My first experience with eating wisteria and redbud flowers was at a wild food potluck years ago. I had recently read you could eat both but hadn't tried. The mild sweet of wisteria, the acidic sour of redbud and the complementary beauty of both sounded perfect for a salad.
So I spent an afternoon foraging the flowers and a few greens around an old abandoned home site. My salad was a big hit with the kids...especially the little girls. They loved picking out the flowers one by one to eat them.
I look forward to those flowers every year. They signal the onset of spring for me and foraging flowers is so much fun. You can really gather a bunch of wisteria blossoms quickly, given the right location. We see it growing along the road side a lot and stopped at an old home place to get some for our spring rolls. Chinese wisteria is what we see mostly here in the South, being the pesky invasive that it is.
Look for the purple flowered vines entwined with trees and brush at the edge of woods, along roadsides and especially around abandoned house sites where it has escaped ornamental cultivation. It blooms in early spring peaking around mid-May. A word of caution about wisteria: the seeds and pods are very toxic. The flowers are edible in moderation. All parts of the plant contain glycoside in varying amounts, so don't base your entire diet around them and use your own judgment if you decide to eat them.

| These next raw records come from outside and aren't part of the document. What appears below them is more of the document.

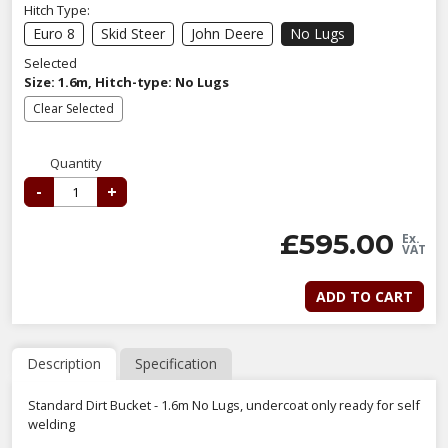
Hitch Type:
Euro 8
Skid Steer
John Deere
No Lugs
Selected
Size: 1.6m, Hitch-type: No Lugs
Clear Selected
Quantity
-
+
£
595.00
Ex.
VAT
ADD TO CART
Description
Specification
Standard Dirt Bucket - 1.6m No Lugs, undercoat only ready for self
welding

Redbud flowers are tiny and delicate. We picked a couple cups from ten trees or so. You could easily get that from one good sized tree but we foraged a bunch of smaller trees and were careful to leave plenty for pollination and just for the sake of looking at them. To harvest, just grab a branch and strip off the flowers.

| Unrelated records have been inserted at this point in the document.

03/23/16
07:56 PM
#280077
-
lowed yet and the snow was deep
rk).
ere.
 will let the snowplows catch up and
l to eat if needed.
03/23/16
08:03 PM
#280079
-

The redbud is one of those trees that blends innocuously into the landscape remaining hidden from view until it blooms in early to late spring. I'm always amazed at how many I've unknowingly walked or driven past every year only to be discovered once I see the showy pink blossoms. Redbud flowers cover the tree, emerging just before the heart-shaped leaves. The trees have been planted ornamentally but also occur prolifically in the wild.
They're easy to spot along the side of the road while they're blooming but you can also find them growing deeper in the woods as understory trees. They occur mostly in the southeastern quadrant of the U.S. and can grow up to 30 feet tall. "Yard" trees are the easiest to harvest since their branches spread out in the sun.
Once you pick your flowers, you'll want to remove the tough stems before eating.
The crunchiness of redbuds makes them a good substitute for bean sprouts, which makes them great for spring rolls. I love spring rolls, but I really love seeing the flowers through the rice paper. Seems like the perfect way to infuse spring into spring rolls. Cindy likes to make these throughout the year with various flowers. Bachelor buttons and nasturtium flowers are a beautiful combination, too.
Author: Cindy Halbkat
Yield: 4 spring rolls
several rice paper wrappers (they get sticky and tricky so you'll probably ruin some)
thin rice noodles
1 cup chickweed leaves and flowers
1/2 cup wisteria flowers
2 Tbls redbud flowers
handful of basil and/or cilantro (we used Thai basil)
Bring a quart of water to a boil, remove from heat, add rice noodles and let soak for ten minutes. Then rinse with cool water and drain.
Fill a large bowl with hot water to soak the rice papers.
Lay out the flowers and leaves in individual piles to facilitate assembly.
Soak one wrapper at a time for 5 to 10 seconds.
Lay wrapper on a towel and add ingredients - lay out flowers first so they'll be on the outside - Cindy likes to build from the middle of the wrapper, but some say the bottom works best.
Fold the sides in and roll up carefully.
4 Tbls jelly (my favorite is Cindy's strawberry Thai basil jelly)
1 tsp ginger, chopped
1 tsp garlic, chopped
1 Tbls tamari (substitute with salt if you want your sauce to be red)
1 tsp vinegar
red pepper to taste
1 Tbls basil leaves, crushed
Bring everything except basil to a boil, remove from heat, add basil, let sit for 10 minutes and strain.